Surgery is unnecessary for stable or asymptomatic cases, since the risks for radical resection far outweigh any potential benefits [2, 13]. Even in cases when the lipoma is associated with epileptic seizures, surgery will not cure the seizures; therefore, antiepileptic medications are usually successful in controlling symptoms [6].

As described above since the radical resection was seldom attempted, very few reports have described histological findings of the intracranial lipoma [11, 12, 14, 15], although the precision of etiology of lipomas is not well understood. As in the present case, which revealed the calcified mass with expanding perifocal edema, biopsy is occasionally necessary for differential diagnosis from the neoplasms.

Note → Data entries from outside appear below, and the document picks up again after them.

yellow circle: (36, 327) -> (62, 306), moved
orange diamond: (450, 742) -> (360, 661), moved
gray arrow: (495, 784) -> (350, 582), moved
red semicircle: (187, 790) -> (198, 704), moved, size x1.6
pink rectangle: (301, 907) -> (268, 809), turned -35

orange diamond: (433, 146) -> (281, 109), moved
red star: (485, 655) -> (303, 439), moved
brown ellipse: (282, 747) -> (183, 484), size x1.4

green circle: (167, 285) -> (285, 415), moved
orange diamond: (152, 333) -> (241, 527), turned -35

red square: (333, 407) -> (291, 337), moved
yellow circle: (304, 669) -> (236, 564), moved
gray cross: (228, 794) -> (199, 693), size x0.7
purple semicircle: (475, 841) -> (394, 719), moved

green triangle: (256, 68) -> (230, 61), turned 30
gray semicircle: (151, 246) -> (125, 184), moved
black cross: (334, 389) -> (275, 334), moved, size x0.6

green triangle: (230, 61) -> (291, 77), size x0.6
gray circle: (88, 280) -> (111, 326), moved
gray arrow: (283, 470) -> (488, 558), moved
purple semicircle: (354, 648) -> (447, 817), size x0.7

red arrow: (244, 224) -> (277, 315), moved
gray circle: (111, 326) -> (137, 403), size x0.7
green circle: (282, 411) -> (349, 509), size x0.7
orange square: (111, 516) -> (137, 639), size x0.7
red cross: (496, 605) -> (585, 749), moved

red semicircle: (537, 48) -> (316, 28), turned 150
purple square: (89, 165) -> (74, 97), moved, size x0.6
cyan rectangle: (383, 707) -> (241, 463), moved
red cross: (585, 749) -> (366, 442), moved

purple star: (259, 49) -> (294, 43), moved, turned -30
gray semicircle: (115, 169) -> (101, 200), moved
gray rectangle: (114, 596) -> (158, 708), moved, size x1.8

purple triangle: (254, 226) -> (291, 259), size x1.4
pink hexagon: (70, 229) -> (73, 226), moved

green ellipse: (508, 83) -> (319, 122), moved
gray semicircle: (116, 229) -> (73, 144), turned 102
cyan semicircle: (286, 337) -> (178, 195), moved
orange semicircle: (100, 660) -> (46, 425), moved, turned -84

Rubinstein described that the intimate relationship of neuroglial to mesenchymal elements in intracranial lipomatous hamartoma possibly coexisted with muscle fibers, nerve cells, calcifications, and bone formation [12]. Histological features of intracranial lipoma reveal malformative characteristics with structured gliomesenchymal “mixed” tissue. In a review of 13 cases showing lipomatous hamartomas, Budka advocated that intracranial adipose tissue masses should be regarded as a true malformation and the term “lipoma” should be abandoned as incorrectly implicating a neoplastic character [11]. Gerber and Plotkin described immunohistological findings of negative results for SMA, HMB-45, and myogenin at autopsy [16]. Microscopically, a dense collagenous capsule is usually adhered to the adjacent brain. As in the present case, the anterior cerebral artery passed through the tumor and divided into pericallosal artery and callomarginal artery. The yellowish part was a lipoma with highly vascularity, and consisting of mature adipose tissue with variable amounts of collagen, blood vessels, and calcification [16, 17]. Accumulation of calcium has been found within the lipoma capsule, in the lipoma itself, and in the surrounding brain tissue [16]. The grayish part consisted of hamartomatous components including nerve fibers with marked dystrophic calcification and proliferation of smooth muscle-like spindle cells. The presence of Schwann-like cells was indicated by spotty S-100 positivity in the calcified areas, although detailed structures of the S-100-positive components were difficult to examine due to the marked calcification. Inflammatory reactions were present in these components, and immature cells seemed to appear concomitantly. The MIB-1 index of immature cells was approximately 5%, suggesting that the lesion was probably not a pure lipoma but the possibility of an admixed hamartomatous or neoplastic component. The residual lesion has remained dormant for 3 years, so these findings were considered nonneoplastic. Truit suggested that intracranial lipomas are neither hamartomas nor true neoplasms [1]. The etiology and pathophysiological significance of the densely cellular lesion resulting in degenerative granulation associated with lipoma could not be elucidated. Based on postoperative clinical course and histological findings, we concluded that the final diagnosis in the present case was the lipoma coexisted with not tumor but hamartomatous change.

Conflict of Interests

None of the authors have any conflict of interests to declare.